To tip or not to tip. That is the question that should not be asked by anyone – however frugal – who is treated to good food and good service at a sit-down restaurant. If you’re happy with your dining experience, withholding a tip is not acceptable in my book. And the notion of reducing or withholding a tip in order to save money is just plain tacky. If a tip in any way hurts a person’s pocketbook, then that person should not be dining out to begin with.
On the other hand, if the service and/or food at a restaurant is poor to bad, then customers ought to be free to reduce or withhold tips since gratuities are discretionary matters. Indeed, any tip is by definition a donation purely and freely based on the generosity of the giver. Or, at least that’s what I was raised to believe. However, in today’s topsy-turvy world, one can no longer be too sure of anything.

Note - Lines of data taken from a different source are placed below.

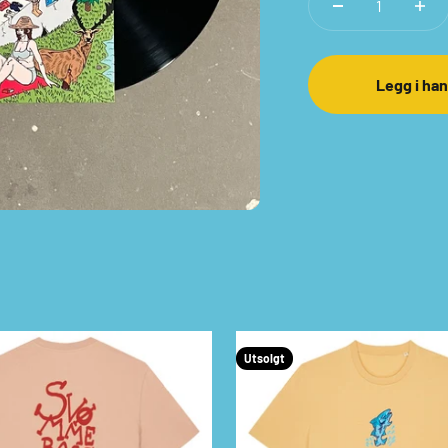
Legg i ha
Utsolgt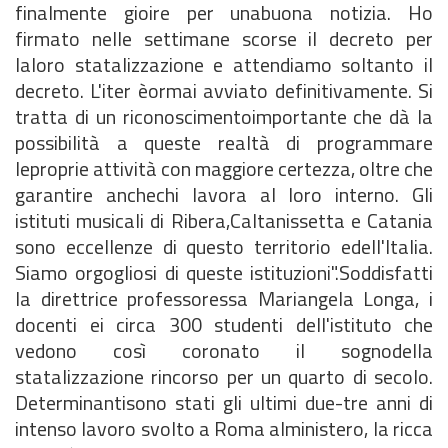
finalmente gioire per unabuona notizia. Ho
firmato nelle settimane scorse il decreto per
laloro statalizzazione e attendiamo soltanto il
decreto. L'iter èormai avviato definitivamente. Si
tratta di un riconoscimentoimportante che dà la
possibilità a queste realtà di programmare
leproprie attività con maggiore certezza, oltre che
garantire anchechi lavora al loro interno. Gli
istituti musicali di Ribera,Caltanissetta e Catania
sono eccellenze di questo territorio edell'Italia.
Siamo orgogliosi di queste istituzioni".Soddisfatti
la direttrice professoressa Mariangela Longa, i
docenti ei circa 300 studenti dell'istituto che
vedono così coronato il sognodella
statalizzazione rincorso per un quarto di secolo.
Determinantisono stati gli ultimi due-tre anni di
intenso lavoro svolto a Roma alministero, la ricca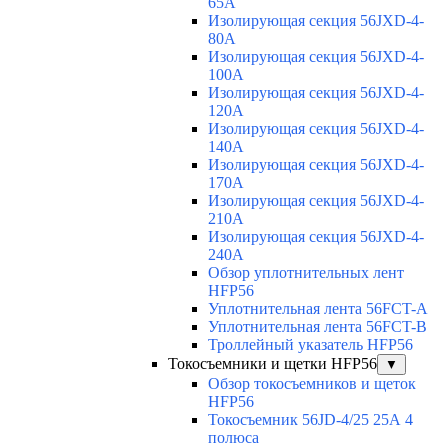
65A
Изолирующая секция 56JXD-4-
80A
Изолирующая секция 56JXD-4-
100A
Изолирующая секция 56JXD-4-
120A
Изолирующая секция 56JXD-4-
140A
Изолирующая секция 56JXD-4-
170A
Изолирующая секция 56JXD-4-
210A
Изолирующая секция 56JXD-4-
240A
Обзор уплотнительных лент
HFP56
Уплотнительная лента 56FCT-A
Уплотнительная лента 56FCT-B
Троллейный указатель HFP56
Токосъемники и щетки HFP56
▼
Обзор токосъемников и щеток
HFP56
Токосъемник 56JD-4/25 25А 4
полюса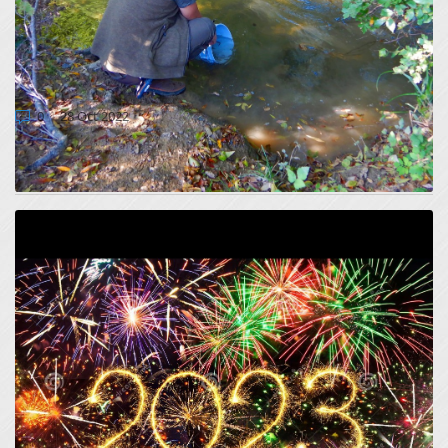
V LETU 2022 SMO V NARAVO IZPUSTILI
30.000 OSEBKOV PRIMORSKE PODUSTI
0
28 Oct 2022
Po obsežnem monitoringu, v okviru katerega smo ugotovili,
da so primorske podusti v nara...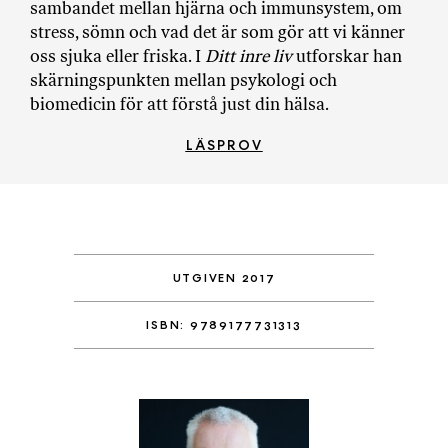
sambandet mellan hjärna och immunsystem, om
stress, sömn och vad det är som gör att vi känner
oss sjuka eller friska. I
Ditt inre liv
utforskar han
skärningspunkten mellan psykologi och
biomedicin för att förstå just din hälsa.
LÄSPROV
UTGIVEN 2017
ISBN: 9789177731313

Just ask the American couple who not long ago refused to tip surly waiters at a pub in London, England. After finishing a meal and paying their tab without including a gratuity, the couple attempted to exit the pub but were physically restrained by the pub’s manager and employees. When the couple refused to relent, bobbies were called, and the tourists were treated to a ticket that included a hefty fine. Evidence if their crime was spelled out in black and white – the gratuity had been automatically added to the pub bill.
Then there is the recent case of the recalcitrant young couple in Pennsylvania who withheld a tip at a restaurant because they had to wait an hour and a half for their order. Not only were they cornered by restaurant staff, they were arrested on a charge of theft and fingerprinted by police because – again – the restaurant bill clearly showed the gratuity was part of the fee for services. The fact that thuggish staff admitted to the slow service made no difference in the matter. At the time, one member of the staff said, “We were busy. We work our butts off for low wages. Who do these people think they are?”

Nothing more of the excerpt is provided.